# TASK OBJECTIVE:
Could you copy out every line of the data where the word "taxonomiques" occurs?

# TASK DATA:

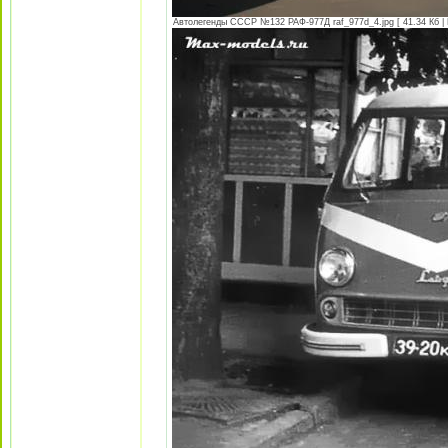
Автолегенды СССР №132 РАФ-977Д raf_977d_4.jpg [ 41.34 Кб | 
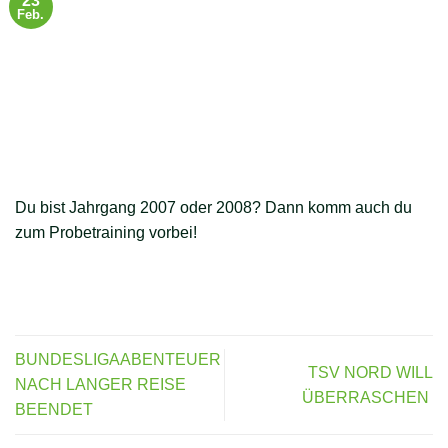
23
Feb.
Du bist Jahrgang 2007 oder 2008? Dann komm auch du
zum Probetraining vorbei!
BUNDESLIGAABENTEUER
TSV NORD WILL
NACH LANGER REISE
ÜBERRASCHEN
BEENDET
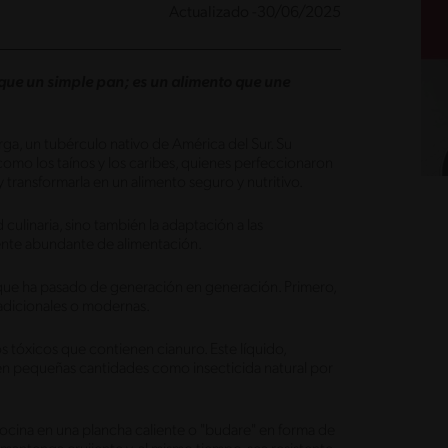
Actualizado -30/06/2025
s que un simple pan; es un alimento que une
a, un tubérculo nativo de América del Sur. Su
, como los taínos y los caribes, quienes perfeccionaron
y transformarla en un alimento seguro y nutritivo.
 culinaria, sino también la adaptación a las
ente abundante de alimentación.
 que ha pasado de generación en generación. Primero,
radicionales o modernas.
os tóxicos que contienen cianuro. Este líquido,
en pequeñas cantidades como insecticida natural por
ocina en una plancha caliente o "budare" en forma de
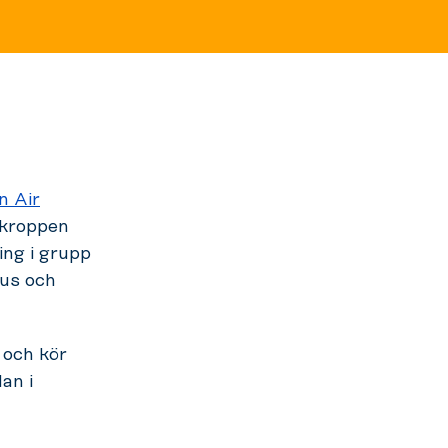
n Air
 kroppen
ing i grupp
kus och
 och kör
an i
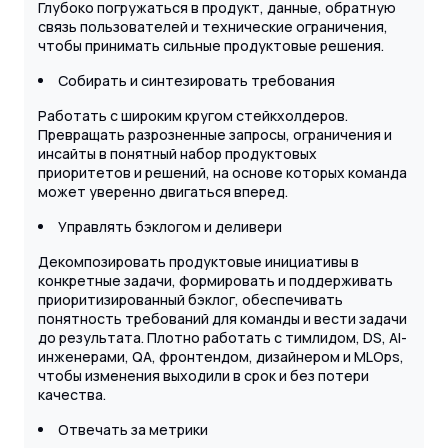
Глубоко погружаться в продукт, данные, обратную
связь пользователей и технические ограничения,
чтобы принимать сильные продуктовые решения.
Собирать и синтезировать требования
Работать с широким кругом стейкхолдеров.
Превращать разрозненные запросы, ограничения и
инсайты в понятный набор продуктовых
приоритетов и решений, на основе которых команда
может уверенно двигаться вперед.
Управлять бэклогом и деливери
Декомпозировать продуктовые инициативы в
конкретные задачи, формировать и поддерживать
приоритизированный бэклог, обеспечивать
понятность требований для команды и вести задачи
до результата. Плотно работать с тимлидом, DS, AI-
инженерами, QA, фронтендом, дизайнером и MLOps,
чтобы изменения выходили в срок и без потери
качества.
Отвечать за метрики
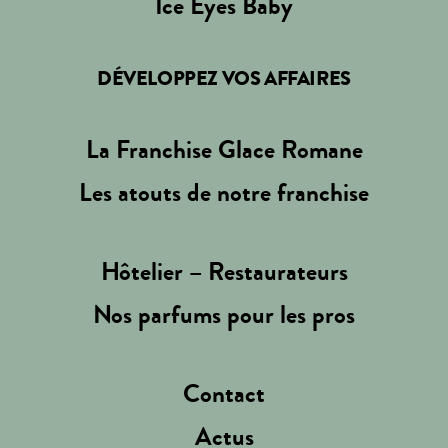
Ice Eyes Baby
DÉVELOPPEZ VOS AFFAIRES
La Franchise Glace Romane
Les atouts de notre franchise
Hôtelier – Restaurateurs
Nos parfums pour les pros
Contact
Actus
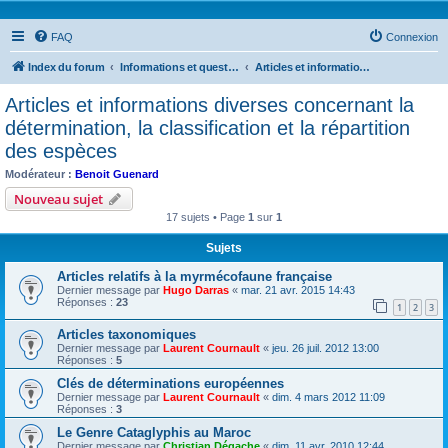
FAQ
Connexion
Index du forum
Informations et questions taxonomiques
Articles et informations diverses concernant la détermination, la classification et la répartition des espèces
Articles et informations diverses concernant la
détermination, la classification et la répartition
des espèces
Modérateur :
Benoit Guenard
Nouveau sujet
17 sujets • Page
1
sur
1
Sujets
Articles relatifs à la myrmécofaune française
Dernier message par
Hugo Darras
«
mar. 21 avr. 2015 14:43
Réponses :
23
1
2
3
Articles taxonomiques
Dernier message par
Laurent Cournault
«
jeu. 26 juil. 2012 13:00
Réponses :
5
Clés de déterminations européennes
Dernier message par
Laurent Cournault
«
dim. 4 mars 2012 11:09
Réponses :
3
Le Genre Cataglyphis au Maroc
Dernier message par
Christian Dégache
«
dim. 11 avr. 2010 12:44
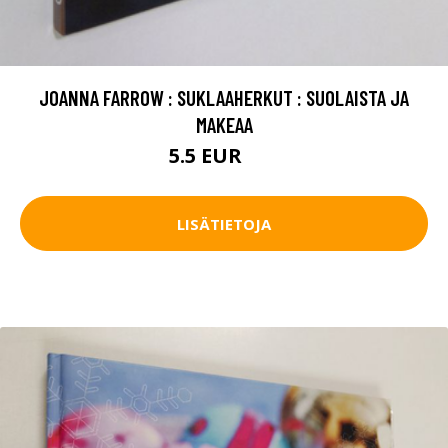
JOANNA FARROW : SUKLAAHERKUT : SUOLAISTA JA
MAKEAA
5.5 EUR
8 EUR
LISÄTIETOJA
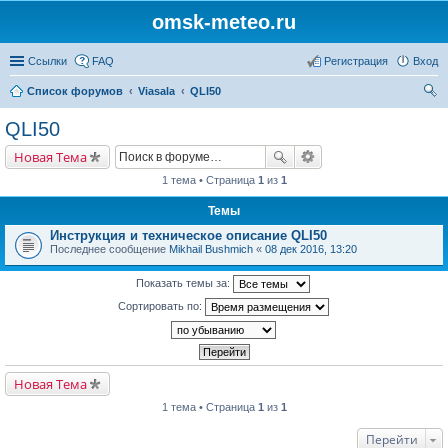
omsk-meteo.ru
Ссылки
FAQ
Регистрация
Вход
Список форумов
Viasala
QLI50
ои
QLI50
ск
Новая Тема
1 тема • Страница
1
из
1
Темы
Инструкция и техническое описание QLI50
Последнее сообщение
Mikhail Bushmich
«
08 дек 2016, 13:20
Показать темы за:
Сортировать по:
Новая Тема
1 тема • Страница
1
из
1
Перейти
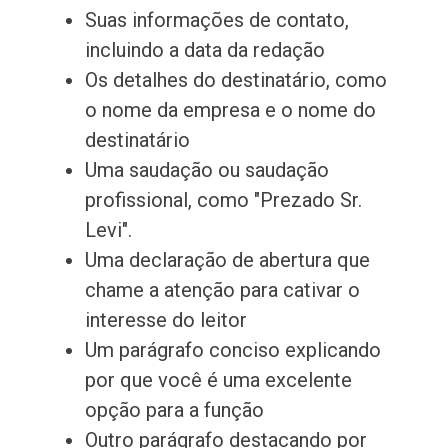
Suas informações de contato,
incluindo a data da redação
Os detalhes do destinatário, como
o nome da empresa e o nome do
destinatário
Uma saudação ou saudação
profissional, como "Prezado Sr.
Levi".
Uma declaração de abertura que
chame a atenção para cativar o
interesse do leitor
Um parágrafo conciso explicando
por que você é uma excelente
opção para a função
Outro parágrafo destacando por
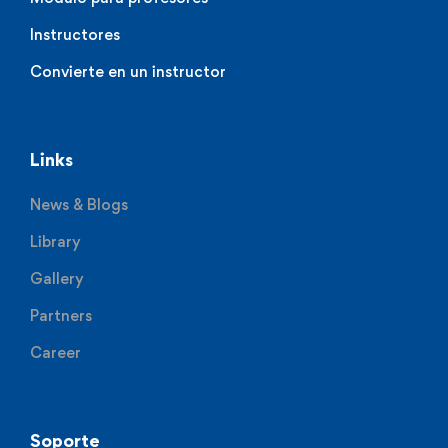
Instructores
Convierte en un instructor
Links
News & Blogs
Library
Gallery
Partners
Career
Soporte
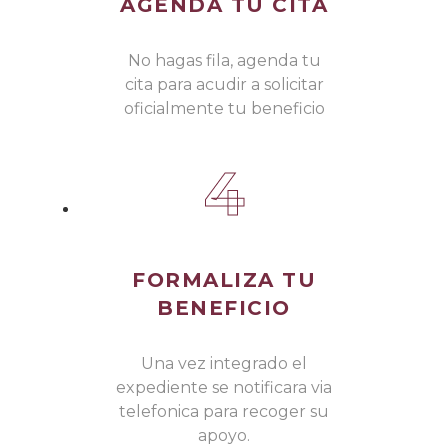
AGENDA TU CITA
No hagas fila, agenda tu
cita para acudir a solicitar
oficialmente tu beneficio
4
FORMALIZA TU
BENEFICIO
Una vez integrado el
expediente se notificara via
telefonica para recoger su
apoyo.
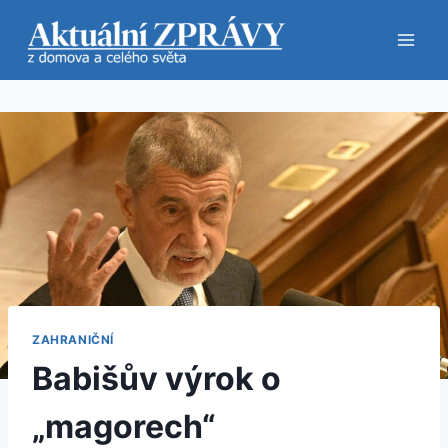
Přeskočit
na
obsah
ZAHRANIČNÍ
Babišův výrok o
„magorech“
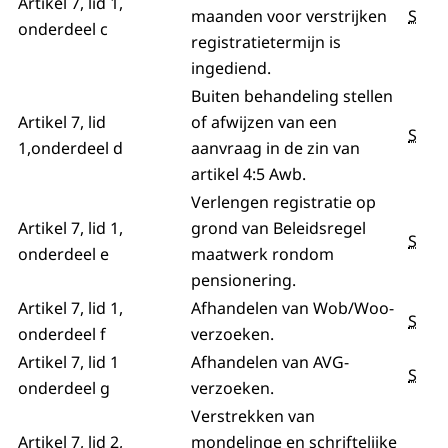
Artikel 7, lid 1,
maanden voor verstrijken
S
onderdeel c
registratietermijn is
ingediend.
Buiten behandeling stellen
Artikel 7, lid
of afwijzen van een
S
1,onderdeel d
aanvraag in de zin van
artikel 4:5 Awb.
Verlengen registratie op
Artikel 7, lid 1,
grond van Beleidsregel
S
onderdeel e
maatwerk rondom
pensionering.
Artikel 7, lid 1,
Afhandelen van Wob/Woo-
S
onderdeel f
verzoeken.
Artikel 7, lid 1
Afhandelen van AVG-
S
onderdeel g
verzoeken.
Verstrekken van
Artikel 7, lid 2,
mondelinge en schriftelijke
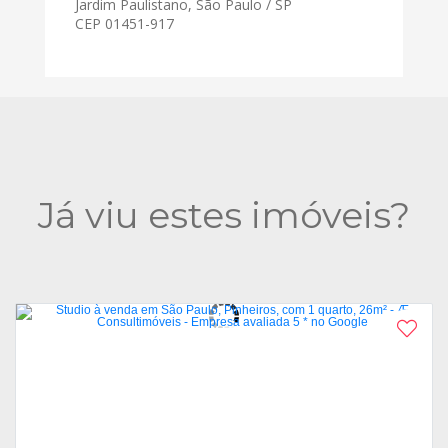
Jardim Paulistano, São Paulo / SP
CEP 01451-917
Já viu estes imóveis?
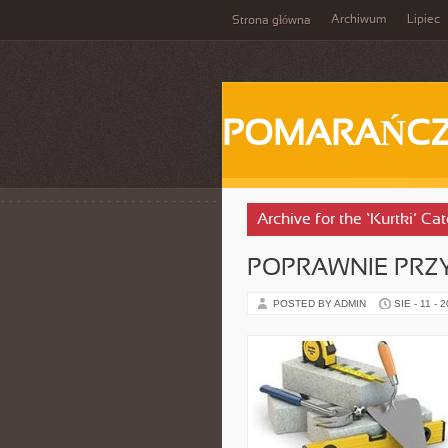
Archiwum
Lipiec
Strona główna
POMARAŃC
Archive for the ‘Kurtki’ Ca
POPRAWNIE PRZ
POSTED BY ADMIN
SIE - 11 - 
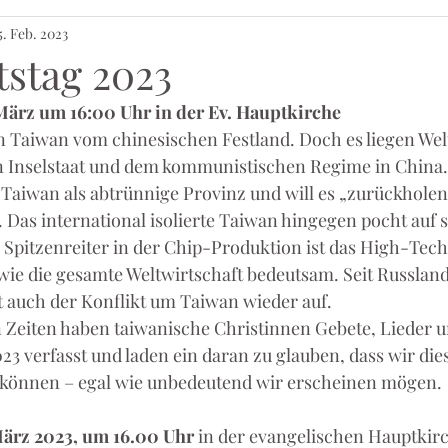
5. Feb. 2023
tstag 2023
 März um 16:00 Uhr in der Ev. Hauptkirche
 Taiwan vom chinesischen Festland. Doch es liegen Wel
Inselstaat und dem kommunistischen Regime in China.
 Taiwan als abtrünnige Provinz und will es „zurückholen“
. Das international isolierte Taiwan hingegen pocht auf s
s Spitzenreiter in der Chip-Produktion ist das High-Tec
ie die gesamte Weltwirtschaft bedeutsam. Seit Russland
t auch der Konflikt um Taiwan wieder auf.
 Zeiten haben taiwanische Christinnen Gebete, Lieder un
23 verfasst und laden ein daran zu glauben, dass wir die
 können – egal wie unbedeutend wir erscheinen mögen. 
März 2023, um 16.00 Uhr
 in der evangelischen Hauptkirc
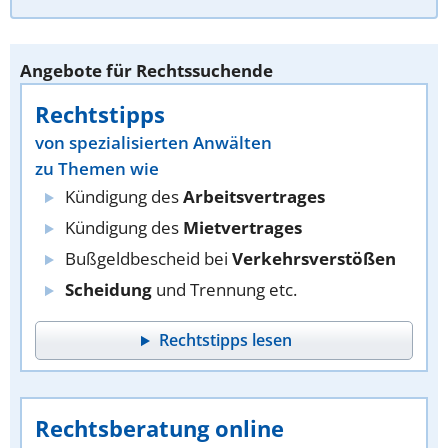
Angebote für Rechtssuchende
Rechtstipps
von spezialisierten Anwälten
zu Themen wie
Kündigung des
Arbeitsvertrages
Kündigung des
Mietvertrages
Bußgeldbescheid bei
Verkehrsverstößen
Scheidung
und Trennung etc.
Rechtstipps lesen
Rechtsberatung online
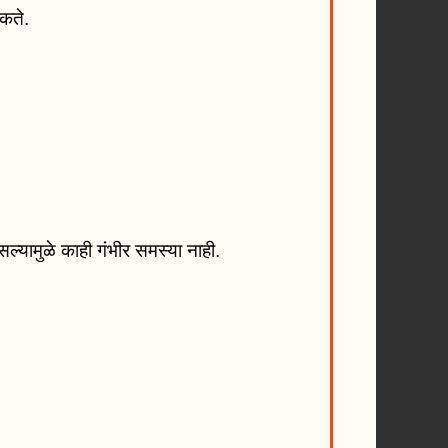
शकते.
सल्यामुळे काही गंभीर समस्या नाही.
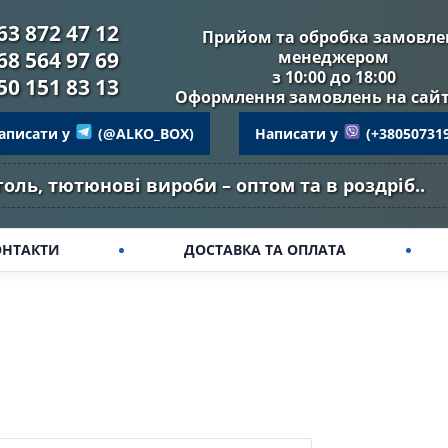
63 872 47 12
Прийом та обробка замовле
68 564 97 69
менеджером
з 10:00 до 18:00
50 151 83 13
Оформлення замовлень на сайті
аписати у
(@ALKO_BOX)
Написати у
(+38050731
оль, тютюнові вироби – оптом та в роздріб..
ОНТАКТИ
ДОСТАВКА ТА ОПЛАТА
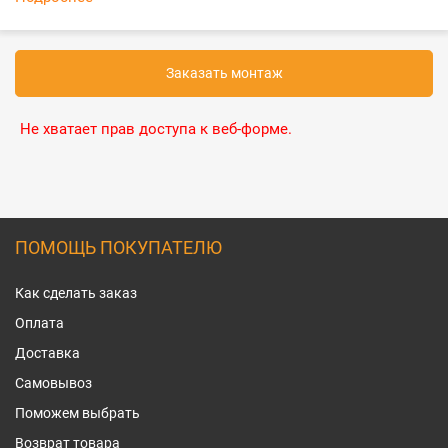
Заказать монтаж
Не хватает прав доступа к веб-форме.
ПОМОЩЬ ПОКУПАТЕЛЮ
Как сделать заказ
Оплата
Доставка
Самовывоз
Поможем выбрать
Возврат товара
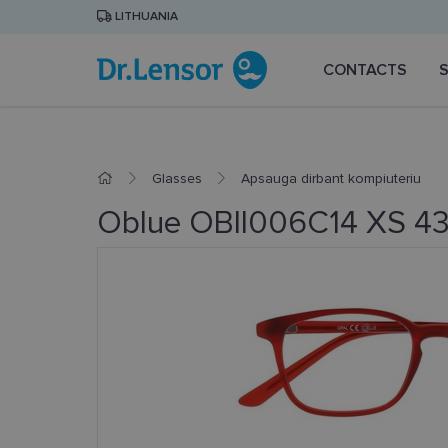
LITHUANIA
CONTACTS
Glasses
Apsauga dirbant kompiuteriu
Oblue OBII006C14 XS 43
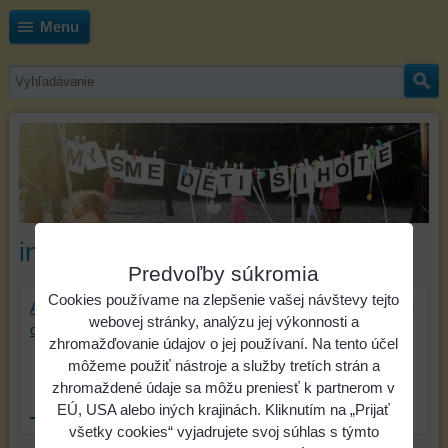
Menu
informácie 2%
Predvoľby súkromia
Cookies používame na zlepšenie vašej návštevy tejto
Aj v roku 2026 nás môžete podporiť 2% z Vašej zaplatenej
webovej stránky, analýzu jej výkonnosti a
dane.
zhromažďovanie údajov o jej používaní. Na tento účel
môžeme použiť nástroje a služby tretích strán a
zhromaždené údaje sa môžu preniesť k partnerom v
EÚ, USA alebo iných krajinách. Kliknutím na „Prijať
všetky cookies“ vyjadrujete svoj súhlas s týmto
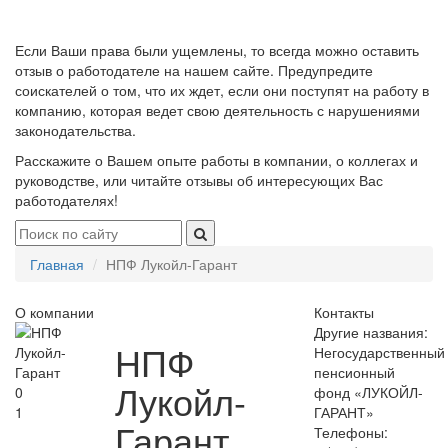
Если Ваши права были ущемлены, то всегда можно оставить
отзыв о работодателе на нашем сайте. Предупредите
соискателей о том, что их ждет, если они поступят на работу в
компанию, которая ведет свою деятельность с нарушениями
законодательства.
Расскажите о Вашем опыте работы в компании, о коллегах и
руководстве, или читайте отзывы об интересующих Вас
работодателях!
Главная
НПФ Лукойл-Гарант
О компании
Контакты
Другие названия:
НПФ
Негосударственный
пенсионный
Лукойл-
0
фонд «ЛУКОЙЛ-
1
ГАРАНТ»
Гарант
Телефоны:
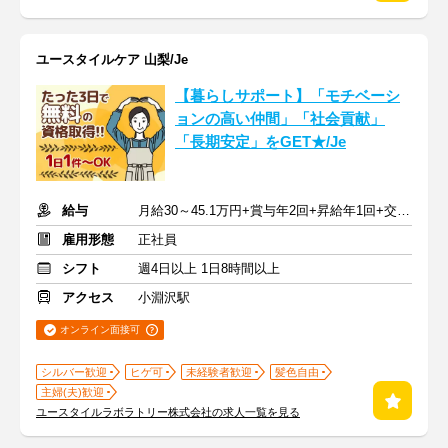
ユースタイルケア 山梨/Je
【暮らしサポート】「モチベーシ
ョンの高い仲間」「社会貢献」
「長期安定」をGET★/Je
給与
月給30～45.1万円+賞与年2回+昇給年1回+交通費全額
雇用形態
正社員
シフト
週4日以上 1日8時間以上
アクセス
小淵沢駅
オンライン面接可
シルバー歓迎
ヒゲ可
未経験者歓迎
髪色自由
主婦(夫)歓迎
ユースタイルラボラトリー株式会社の求人一覧を見る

# EXERCISE ANSWER:
Informations et questions taxonomiques
Articles taxonomiques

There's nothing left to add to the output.